[Problem requirements]: Your copy should begin with the line containing "0,20 cm * 0,02", end with the line containing "Fundación Intras selecciona", match the listing below exactly, and contain no pictures.

[Data for the task]:
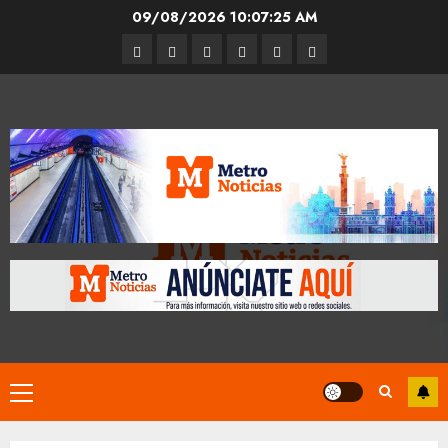
Skip
09/08/2026
10:07:26 AM
to
Entrevistas
Espectáculos
Movilidad
Metro
Cultura
Opinión
content
CDMX
Primary
Menu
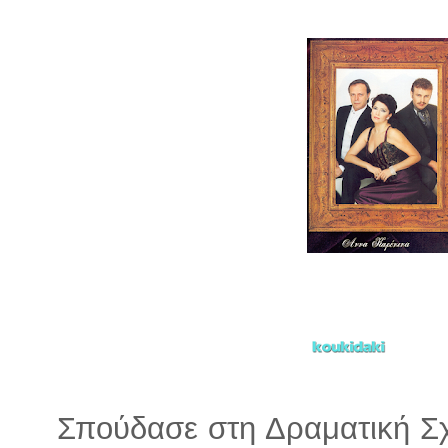
Σπούδασε στη Δραματική Σχ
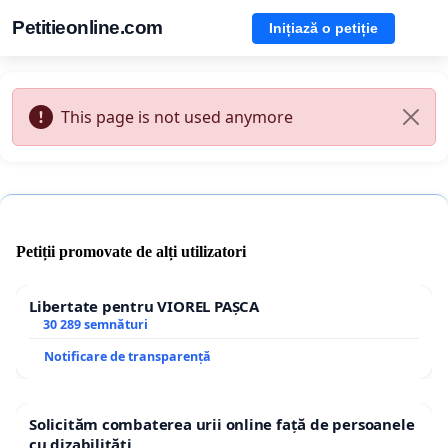
Petitieonline.com
Inițiază o petiție
This page is not used anymore
Petiții promovate de alți utilizatori
Libertate pentru VIOREL PAȘCA
30 289 semnături
Notificare de transparență
Solicităm combaterea urii online față de persoanele
cu dizabilități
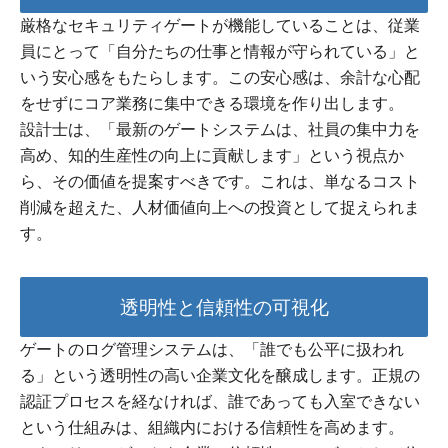
厳格なセキュリティゲートが機能していることは、従業
員にとって「自分たちの仕事と情報が守られている」と
いう安心感をもたらします。この安心感は、余計な心配
をせずにコア業務に集中できる環境を作り出します。
設計士は、「最新のゲートシステムは、社員の集中力を
高め、知的生産性の向上に貢献します」という視点か
ら、その価値を提案すべきです。これは、単なるコスト
削減を超えた、人材価値向上への投資として捉えられま
す。
透明性と信頼性の可視化
ゲートのログ管理システムは、「誰でも公平に扱われ
る」という透明性の高い企業文化を醸成します。正規の
認証プロセスを経なければ、誰であっても入室できない
という仕組みは、組織内における信頼性を高めます。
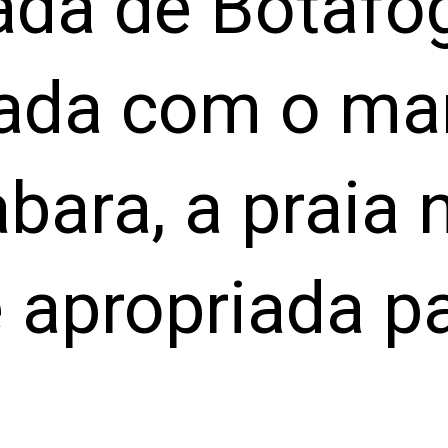
ada de Botafo
ada com o mar
bara, a praia
 apropriada p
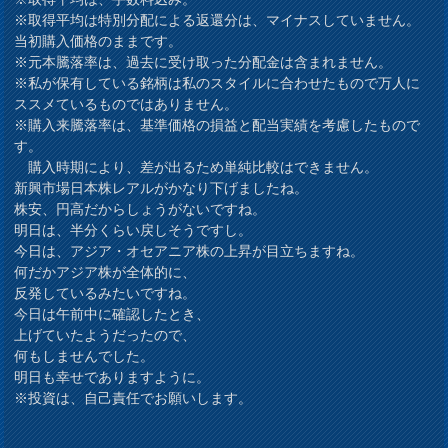
※取得平均は特別分配による返還分は、マイナスしていません。
当初購入価格のままです。
※元本騰落率は、過去に受け取った分配金は含まれません。
※私が保有している銘柄は私のスタイルに合わせたもので万人に
ススメているものではありません。
※購入来騰落率は、基準価格の損益と配当実績を考慮したもので
す。
購入時期により、差が出るため単純比較はできません。
新興市場日本株レアルがかなり下げましたね。
株安、円高だからしょうがないですね。
明日は、半分くらい戻しそうですし。
今日は、アジア・オセアニア株の上昇が目立ちますね。
何だかアジア株が全体的に、
反発しているみたいですね。
今日は午前中に確認したとき、
上げていたようだったので、
何もしませんでした。
明日も幸せでありますように。
※投資は、自己責任でお願いします。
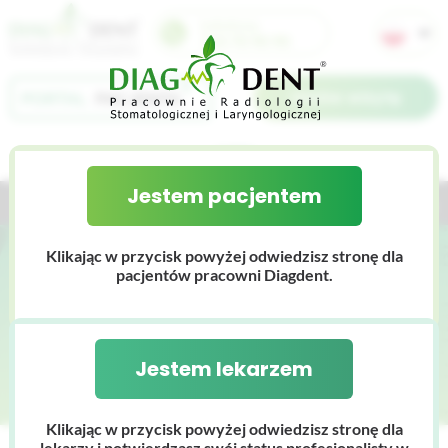
Infolinia:
733 70 90 90
Umów wizytę
Jestem pacjentem
Jestem lekarzem
Jestem pacjentem
O nas
Klikając w przycisk powyżej odwiedzisz stronę dla
Dlaczego Diagdent
Cennik
pacjentów pracowni Diagdent.
Galeria zdjęć
Zespół
Złamanie żuchwy
Wyniki badań
Certyfikaty
Jestem lekarzem
Baza wiedzy
Nasz sprzęt
Klikając w przycisk powyżej odwiedzisz stronę dla
lekarzy i potwierdzasz swój status profesjonalisty w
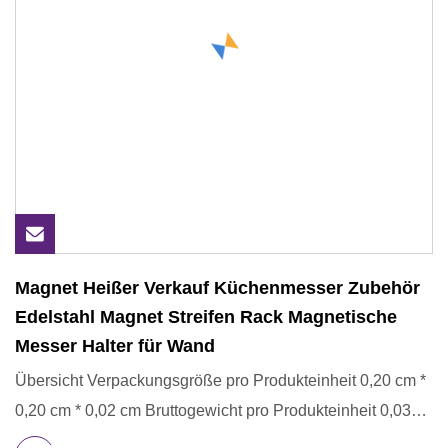
Magnet Heißer Verkauf Küchenmesser Zubehör
Edelstahl Magnet Streifen Rack Magnetische
Messer Halter für Wand
Übersicht Verpackungsgröße pro Produkteinheit 0,20 cm *
0,20 cm * 0,02 cm Bruttogewicht pro Produkteinheit 0,030
kg Über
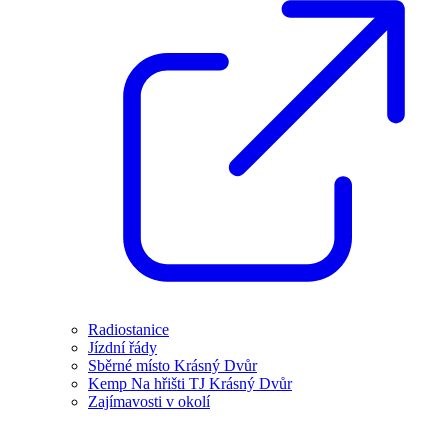
Radiostanice
Jízdní řády
Sběrné místo Krásný Dvůr
Kemp Na hřišti TJ Krásný Dvůr
Zajímavosti v okolí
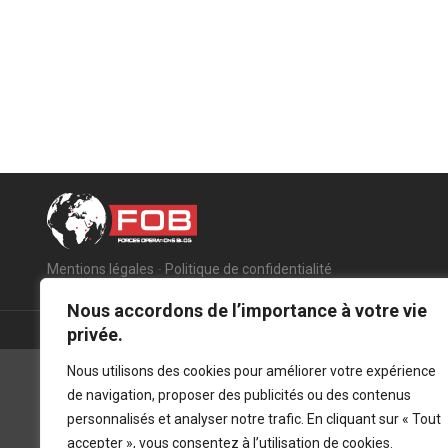
Mentions légales
-
Politique de confidentialité
Nous accordons de l’importance à votre vie
privée.
Nous utilisons des cookies pour améliorer votre expérience
de navigation, proposer des publicités ou des contenus
personnalisés et analyser notre trafic. En cliquant sur « Tout
accepter », vous consentez à l’utilisation de cookies.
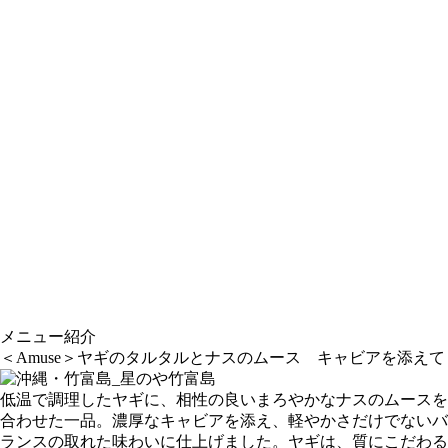
メニュー紹介
＜Amuse＞ヤギのタルタルとナスのムース キャビアを添えて
低温で調理したヤギに、相性の良いまろやかなナスのムースを
合わせた一品。濃厚なキャビアを添え、軽やかさだけでないバ
ランスの取れた味わいに仕上げました。ヤギは、質にこだわる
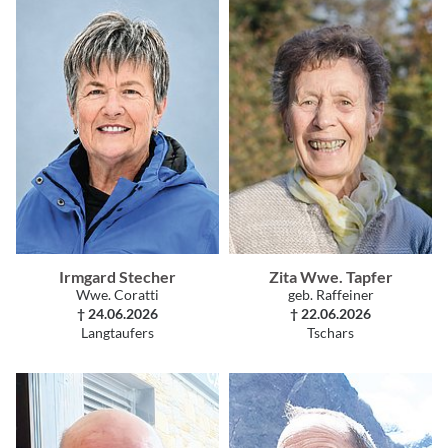
Irmgard Stecher
Zita Wwe. Tapfer
Wwe. Coratti
geb. Raffeiner
† 24.06.2026
† 22.06.2026
Langtaufers
Tschars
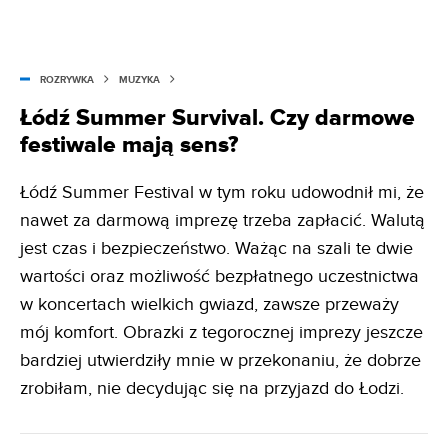
ROZRYWKA
MUZYKA
Łódź Summer Survival. Czy darmowe
festiwale mają sens?
Łódź Summer Festival w tym roku udowodnił mi, że
nawet za darmową imprezę trzeba zapłacić. Walutą
jest czas i bezpieczeństwo. Ważąc na szali te dwie
wartości oraz możliwość bezpłatnego uczestnictwa
w koncertach wielkich gwiazd, zawsze przeważy
mój komfort. Obrazki z tegorocznej imprezy jeszcze
bardziej utwierdziły mnie w przekonaniu, że dobrze
zrobiłam, nie decydując się na przyjazd do Łodzi.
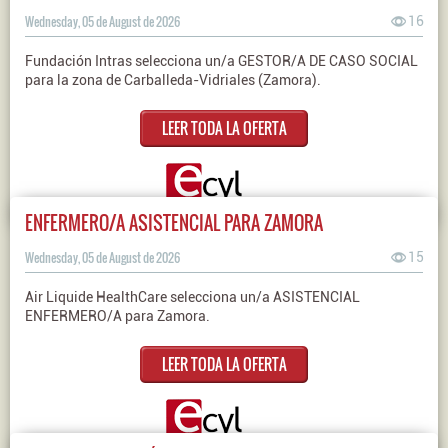
Wednesday, 05 de August de 2026
16
Fundación Intras selecciona un/a GESTOR/A DE CASO SOCIAL
para la zona de Carballeda-Vidriales (Zamora).
LEER TODA LA OFERTA
ENFERMERO/A ASISTENCIAL PARA ZAMORA
Wednesday, 05 de August de 2026
15
Air Liquide HealthCare selecciona un/a ASISTENCIAL
ENFERMERO/A para Zamora.
LEER TODA LA OFERTA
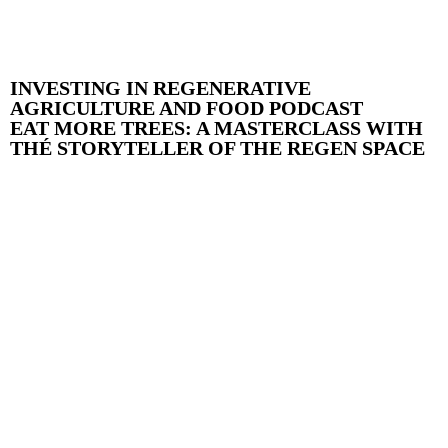
INVESTING IN REGENERATIVE
AGRICULTURE AND FOOD PODCAST
EAT MORE TREES: A MASTERCLASS WITH
THÉ STORYTELLER OF THE REGEN SPACE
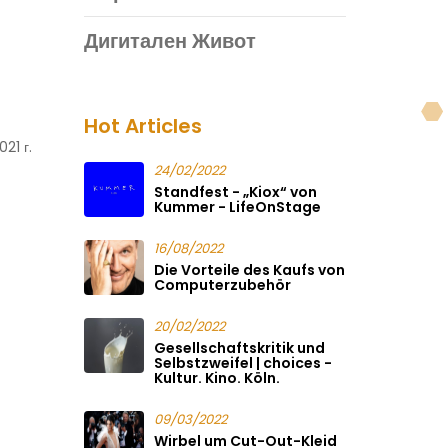
Дигитален Живот
Hot Articles
21 г.
24/02/2022
Standfest - „Kiox“ von
Kummer - LifeOnStage
16/08/2022
Die Vorteile des Kaufs von
Computerzubehör
20/02/2022
Gesellschaftskritik und
Selbstzweifel | choices -
Kultur. Kino. Köln.
09/03/2022
Wirbel um Cut-Out-Kleid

[Exercise answer]:
0,20 cm * 0,02 cm Bruttogewicht pro Produkteinheit 0,030
kg Über
Radiostanice
Jízdní řády
Sběrné místo Krásný Dvůr
Kemp Na hřišti TJ Krásný Dvůr
Zajímavosti v okolí
Mentions légales
-
Politique de confidentialité
Nous accordons de l’importance à votre vie
privée.
Nous utilisons des cookies pour améliorer votre expérience
de navigation, proposer des publicités ou des contenus
personnalisés et analyser notre trafic. En cliquant sur « Tout
accepter », vous consentez à l’utilisation de cookies.
メニュー紹介
＜Amuse＞ヤギのタルタルとナスのムース キャビアを添えて
低温で調理したヤギに、相性の良いまろやかなナスのムースを
合わせた一品。濃厚なキャビアを添え、軽やかさだけでないバ
ランスの取れた味わいに仕上げました。ヤギは、質にこだわる
Irmgard Stecher
Zita Wwe. Tapfer
Wwe. Coratti
geb. Raffeiner
† 24.06.2026
† 22.06.2026
Langtaufers
Tschars
ROZRYWKA
MUZYKA
Łódź Summer Survival. Czy darmowe
festiwale mają sens?
Łódź Summer Festival w tym roku udowodnił mi, że
nawet za darmową imprezę trzeba zapłacić. Walutą
jest czas i bezpieczeństwo. Ważąc na szali te dwie
wartości oraz możliwość bezpłatnego uczestnictwa
w koncertach wielkich gwiazd, zawsze przeważy
mój komfort. Obrazki z tegorocznej imprezy jeszcze
bardziej utwierdziły mnie w przekonaniu, że dobrze
zrobiłam, nie decydując się na przyjazd do Łodzi.
Wednesday, 05 de August de 2026
16
Fundación Intras selecciona un/a GESTOR/A DE CASO SOCIAL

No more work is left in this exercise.